En outre, les résultats suggèrent qu'une augmentation de 10 pour cent de la consommation de calories entraîne une augmentation de l'offre de travail de près d'une heure par semaine. « Les enquêtes répétées auprès des ménages nous ont permis de séparer deux effets du temps/climat sur les résultats économiques des ménages :celui de la météo à court terme sur les heures travaillées et le climat de l'année dernière sur la production agricole et donc l'approvisionnement alimentaire.
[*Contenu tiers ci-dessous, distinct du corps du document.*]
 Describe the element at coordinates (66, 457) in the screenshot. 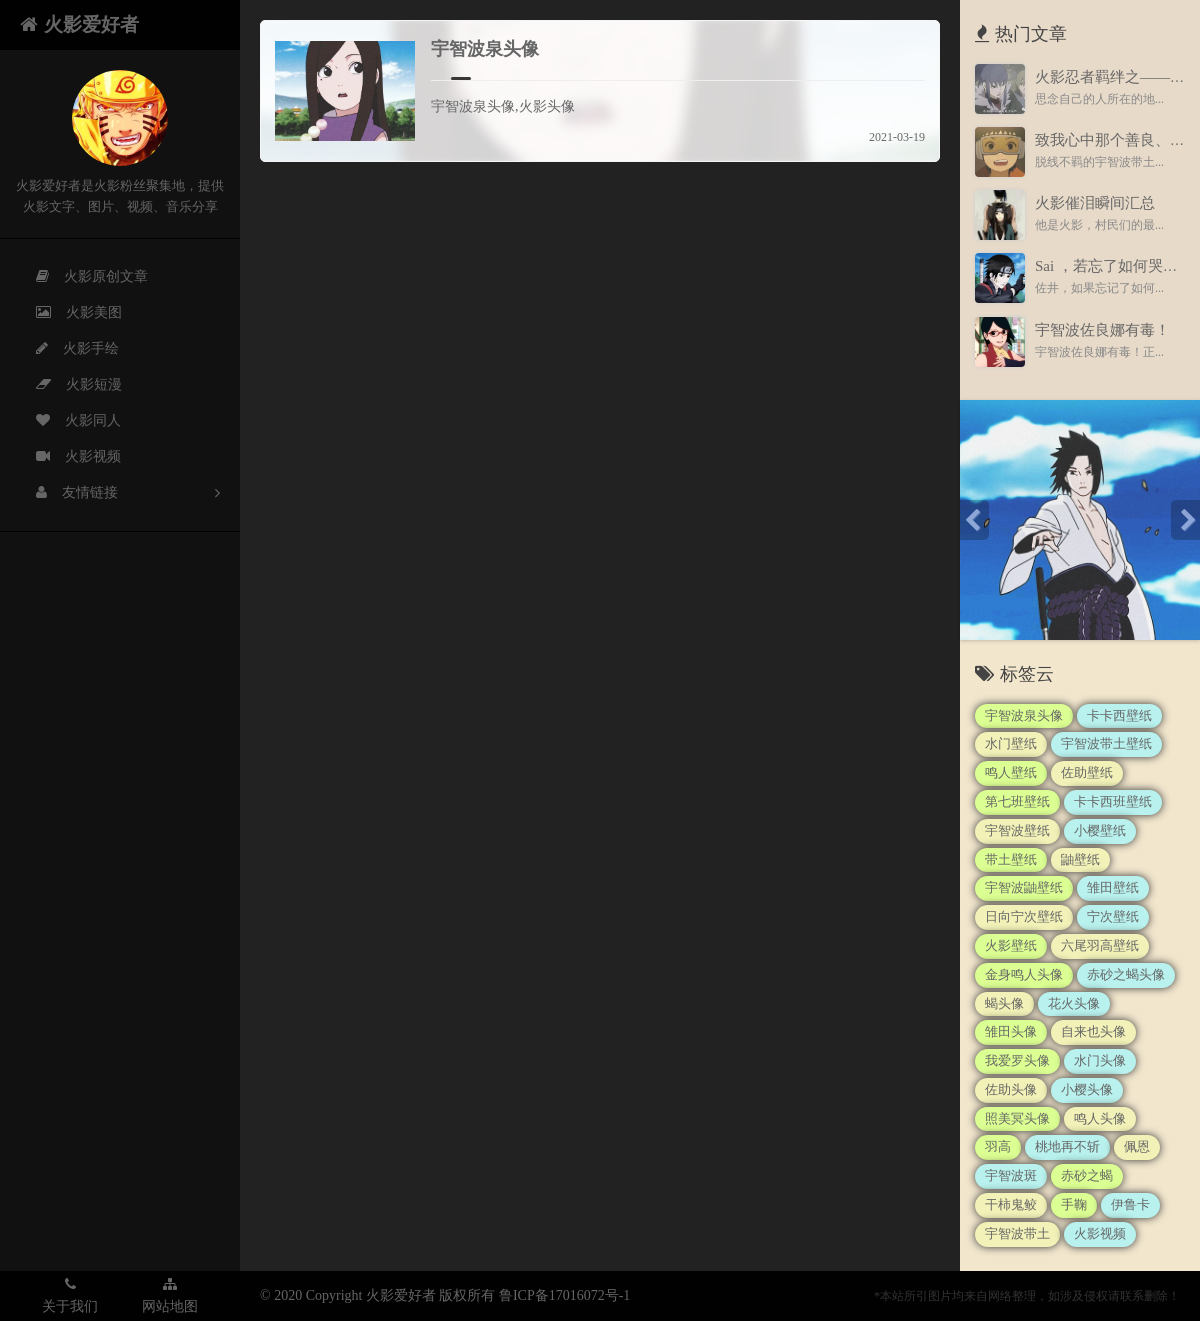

Les résultats suggèrent que l'augmentation du réchauffement climatique peut avoir un impact négatif important à la fois sur l'offre de main-d'œuvre et la sécurité alimentaire », affirme Johannes Emmerling, chercheur principal à la Fondation CMCC et chef de l'Unité de modélisation d'évaluation intégrée à l'EIEE.
« Nous avons pu modéliser le comportement économique des ménages ougandais et montrer comment la baisse de la productivité du travail due à la hausse des températures sera amplifiée par une augmentation de la demande de consommation alimentaire », explique Soheil Shayegh, chercheur à la Fondation CMCC et à l'EIEE. Les chercheurs ont utilisé ces résultats empiriques pour paramétrer un modèle de chevauchement des générations afin d'estimer les impacts à long terme des futurs changements climatiques - s'ils ne sont pas atténués - sont projetés sur la consommation alimentaire, développement du capital humain, et le bien-être social. Les résultats montrent qu'en Ouganda, la main-d'œuvre peu qualifiée augmentera en raison d'une demande croissante de produits agricoles d'ici la fin du siècle.
Une augmentation du nombre de travailleurs peu qualifiés, couplée aux impacts du changement climatique sur la productivité sectorielle et l'offre de main-d'œuvre, conduit à une baisse significative de la production économique totale et réduit la production par adulte de 20 pour cent au cours de la dernière partie du siècle selon les projections sévères du changement climatique.
"Nos résultats peuvent être utilisés pour identifier les zones à risque et pour promouvoir ou encourager des stratégies d'adaptation spécifiques", conclut Dasgupta. "Nous savons que les ménages - et en particulier les ménages ruraux - devront entreprendre une variété de stratégies d'adaptation au changement climatique pour maintenir leurs moyens de subsistance. Nos résultats peuvent être utilisés par les décideurs politiques pour identifier et utiliser des stratégies d'adaptation spécifiques." Les stratégies suggérées comprennent la modification du moment de la plantation des cultures, utiliser des types de cultures plus résistantes aux chocs et à la sécheresse, pratiquer les techniques de conservation, utilisation d'engrais, irrigation, et la diversification des revenus.